Como todos ustedes saben, Amando de Miguel, egregio polímata, lleva décadas dedicando sus actividades plumíferas a campos muy variados. El primero que es obligatorio mencionar, naturalmente, es la sociología, ciencia que lleva impresa como profesión en sus tarjetas de visita y a la cual ha dedicado decenas de libros. Pero también le ha dado con contundencia a la política, la novela, las memorias, la historia de la literatura y la lingüística.

Junto a los libros que ha dedicado a esta última (entre otros, La perversión del lenguaje, La lengua viva, Se habla español, La magia de las palabras, Hablando pronto y mal, etc.), ha escrito un sinfín de artículos sobre las mil y una curiosidades de la lengua española, la mayor parte de ellos en Libertad Digital durante los últimos veinte años.

A una nutrida subespecie de estos artículos lingüísticos pertenecen los dedicados a entablar un diálogo con sus lectores para recoger todo tipo de errores, ocurrencias y disparates que al hablar cometemos diariamente los españoles —lo correcto sería decir los hispanohablantes—, unos por ignorancia, otros por despiste y otros, los que mayor pecado cometen, por pedantería.
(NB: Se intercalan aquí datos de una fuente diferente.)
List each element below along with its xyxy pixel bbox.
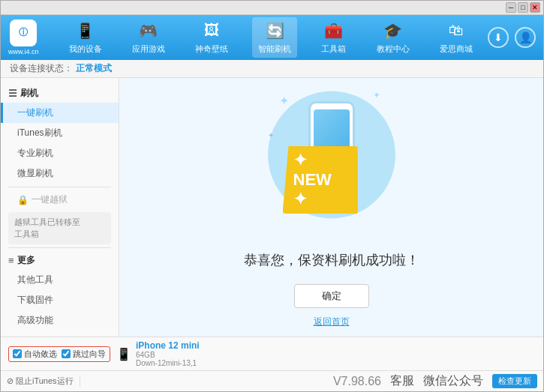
minimize-button[interactable]: ─ bbox=[506, 2, 516, 13]
itunes-flash-label: iTunes刷机 bbox=[17, 127, 62, 138]
nav-items: 📱 我的设备 🎮 应用游戏 🖼 神奇壁纸 🔄 智能刷机 🧰 工具箱 🎓 bbox=[54, 17, 488, 58]
auto-connect-checkbox-label: 自动敛选 bbox=[13, 349, 57, 360]
wechat-link[interactable]: 微信公众号 bbox=[423, 373, 483, 389]
nav-toolbox[interactable]: 🧰 工具箱 bbox=[315, 17, 352, 58]
new-banner: ✦ NEW ✦ bbox=[283, 146, 358, 214]
success-text: 恭喜您，保资料刷机成功啦！ bbox=[244, 251, 419, 269]
logo-text: ⓘ bbox=[19, 26, 28, 39]
customer-service-link[interactable]: 客服 bbox=[390, 373, 414, 389]
logo-icon: ⓘ bbox=[10, 19, 37, 46]
maximize-button[interactable]: □ bbox=[518, 2, 528, 13]
store-icon: 🛍 bbox=[446, 20, 467, 41]
app-window: ─ □ ✕ ⓘ www.i4.cn 📱 我的设备 🎮 应用游戏 🖼 神奇壁纸 bbox=[0, 0, 544, 392]
bottom-area: 自动敛选 跳过向导 📱 iPhone 12 mini 64GB Down-12m… bbox=[1, 337, 543, 391]
title-bar: ─ □ ✕ bbox=[1, 1, 543, 15]
more-section-icon: ≡ bbox=[8, 255, 14, 266]
nav-tutorial[interactable]: 🎓 教程中心 bbox=[371, 17, 416, 58]
device-model: Down-12mini-13,1 bbox=[136, 359, 200, 367]
jailbreak-label: 一键越狱 bbox=[32, 193, 68, 206]
one-key-flash-label: 一键刷机 bbox=[17, 107, 53, 118]
repair-flash-label: 微显刷机 bbox=[17, 168, 53, 178]
status-bar: 设备连接状态： 正常模式 bbox=[1, 60, 543, 79]
stop-itunes-button[interactable]: ⊘ 阻止iTunes运行 bbox=[7, 376, 80, 387]
stop-itunes-icon: ⊘ bbox=[7, 376, 14, 386]
sparkle-2: ✦ bbox=[373, 90, 380, 100]
my-device-icon: 📱 bbox=[75, 20, 96, 41]
header-right: ⬇ 👤 bbox=[488, 27, 536, 48]
header: ⓘ www.i4.cn 📱 我的设备 🎮 应用游戏 🖼 神奇壁纸 🔄 智能刷机 bbox=[1, 15, 543, 59]
device-details: iPhone 12 mini 64GB Down-12mini-13,1 bbox=[136, 340, 200, 367]
sparkle-3: ✦ bbox=[268, 131, 274, 139]
sidebar-item-other-tools[interactable]: 其他工具 bbox=[1, 270, 119, 290]
nav-smart-flash-label: 智能刷机 bbox=[258, 43, 291, 55]
other-tools-label: 其他工具 bbox=[17, 274, 53, 285]
skip-wizard-label: 跳过向导 bbox=[73, 349, 106, 360]
wallpaper-icon: 🖼 bbox=[201, 20, 222, 41]
nav-my-device-label: 我的设备 bbox=[69, 43, 102, 55]
jailbreak-note-text: 越狱工具已转移至工具箱 bbox=[14, 217, 80, 238]
device-section: 📱 iPhone 12 mini 64GB Down-12mini-13,1 bbox=[116, 340, 536, 367]
new-banner-text: ✦ NEW ✦ bbox=[293, 151, 332, 208]
confirm-button-label: 确定 bbox=[322, 289, 341, 303]
sidebar-item-repair-flash[interactable]: 微显刷机 bbox=[1, 163, 119, 184]
nav-wallpaper-label: 神奇壁纸 bbox=[195, 43, 228, 55]
nav-smart-flash[interactable]: 🔄 智能刷机 bbox=[252, 17, 297, 58]
stop-itunes-label: 阻止iTunes运行 bbox=[16, 376, 74, 387]
sidebar-item-download-firmware[interactable]: 下载固件 bbox=[1, 290, 119, 310]
device-storage: 64GB bbox=[136, 351, 200, 359]
title-bar-buttons: ─ □ ✕ bbox=[506, 2, 540, 13]
logo-area: ⓘ www.i4.cn bbox=[8, 19, 39, 55]
advanced-label: 高级功能 bbox=[17, 315, 53, 325]
pro-flash-label: 专业刷机 bbox=[17, 148, 53, 158]
flash-section-label: 刷机 bbox=[20, 87, 38, 100]
nav-toolbox-label: 工具箱 bbox=[321, 43, 346, 55]
sidebar-item-pro-flash[interactable]: 专业刷机 bbox=[1, 143, 119, 163]
download-button[interactable]: ⬇ bbox=[488, 27, 509, 48]
phone-illustration: ✦ ✦ ✦ ✦ NEW ✦ bbox=[257, 86, 407, 236]
version-label: V7.98.66 bbox=[333, 375, 381, 388]
main-layout: ☰ 刷机 一键刷机 iTunes刷机 专业刷机 微显刷机 🔒 一键越狱 bbox=[1, 78, 543, 337]
sidebar-item-itunes-flash[interactable]: iTunes刷机 bbox=[1, 123, 119, 143]
nav-apps-label: 应用游戏 bbox=[132, 43, 165, 55]
device-name: iPhone 12 mini bbox=[136, 340, 200, 351]
skip-wizard-checkbox-label: 跳过向导 bbox=[62, 349, 106, 360]
bottom-device-row: 自动敛选 跳过向导 📱 iPhone 12 mini 64GB Down-12m… bbox=[1, 337, 543, 370]
skip-wizard-checkbox[interactable] bbox=[62, 349, 71, 358]
nav-store-label: 爱思商城 bbox=[440, 43, 473, 55]
close-button[interactable]: ✕ bbox=[530, 2, 540, 13]
nav-apps[interactable]: 🎮 应用游戏 bbox=[126, 17, 171, 58]
apps-icon: 🎮 bbox=[138, 20, 159, 41]
content-area: ✦ ✦ ✦ ✦ NEW ✦ 恭喜您，保资料刷机成功啦！ 确定 bbox=[119, 78, 543, 337]
sidebar-section-more: ≡ 更多 bbox=[1, 251, 119, 270]
nav-my-device[interactable]: 📱 我的设备 bbox=[63, 17, 108, 58]
confirm-button[interactable]: 确定 bbox=[294, 284, 369, 308]
sidebar-item-one-key-flash[interactable]: 一键刷机 bbox=[1, 103, 119, 123]
smart-flash-icon: 🔄 bbox=[264, 20, 285, 41]
status-value: 正常模式 bbox=[76, 62, 112, 75]
bottom-status-row: ⊘ 阻止iTunes运行 V7.98.66 客服 微信公众号 检查更新 bbox=[1, 370, 543, 391]
jailbreak-note: 越狱工具已转移至工具箱 bbox=[8, 212, 111, 244]
divider-1 bbox=[8, 187, 111, 187]
sidebar-section-jailbreak: 🔒 一键越狱 bbox=[1, 190, 119, 209]
download-firmware-label: 下载固件 bbox=[17, 295, 53, 305]
update-button[interactable]: 检查更新 bbox=[492, 374, 537, 388]
auto-connect-label: 自动敛选 bbox=[24, 349, 57, 360]
more-section-label: 更多 bbox=[17, 254, 35, 267]
device-icon: 📱 bbox=[116, 347, 131, 361]
status-label: 设备连接状态： bbox=[10, 62, 73, 75]
back-home-link[interactable]: 返回首页 bbox=[314, 316, 350, 328]
divider-2 bbox=[8, 247, 111, 248]
sparkle-1: ✦ bbox=[279, 94, 289, 108]
lock-icon: 🔒 bbox=[17, 195, 29, 205]
auto-connect-checkbox[interactable] bbox=[13, 349, 22, 358]
sidebar-item-advanced[interactable]: 高级功能 bbox=[1, 310, 119, 331]
sidebar: ☰ 刷机 一键刷机 iTunes刷机 专业刷机 微显刷机 🔒 一键越狱 bbox=[1, 78, 119, 337]
toolbox-icon: 🧰 bbox=[323, 20, 344, 41]
sidebar-section-flash: ☰ 刷机 bbox=[1, 84, 119, 103]
user-button[interactable]: 👤 bbox=[515, 27, 536, 48]
nav-store[interactable]: 🛍 爱思商城 bbox=[434, 17, 479, 58]
tutorial-icon: 🎓 bbox=[383, 20, 404, 41]
flash-section-icon: ☰ bbox=[8, 88, 17, 99]
checkbox-group: 自动敛选 跳过向导 bbox=[8, 346, 110, 362]
nav-wallpaper[interactable]: 🖼 神奇壁纸 bbox=[189, 17, 234, 58]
A estos disparates, inagotable fuente de regocijo, los bautizó trabucazos o trabucamientos.

En esta tarea colaboró el abajo firmante en algunas ocasiones, lo que llevó a Amando a lanzarle este peligroso piropo —peligroso para el abajo firmante— en un artículo publicado el 10 de junio de 2011:

Cumple mi amigo de forma tan precisa el espíritu de esta seccioncilla que, cuando yo falte, dicto que se encargue de ella Jesús Laínz.

Me hizo gracia la sugerencia, pero no la presté atención, metido como estaba hasta el cuello en otros asuntos tanto laborales como literarios. Pero en tiempos más recientes, con motivo de algunos trabucamientos recogidos en torno a 2018 y 2019, el Trabucador Mayor del Reino insistió en preguntarme por qué no escribía un libro con las perlas que iba encontrando. Ante mi respuesta de que no tenía material suficiente, me respondió al día siguiente que «puedes utilizar todo lo mío sin trabas». Y a la tercera o cuarta vez que me lo recordó, no tuve más remedio que empezar a pensar en ello a pesar de la pereza que aletarga mi pluma cada día más.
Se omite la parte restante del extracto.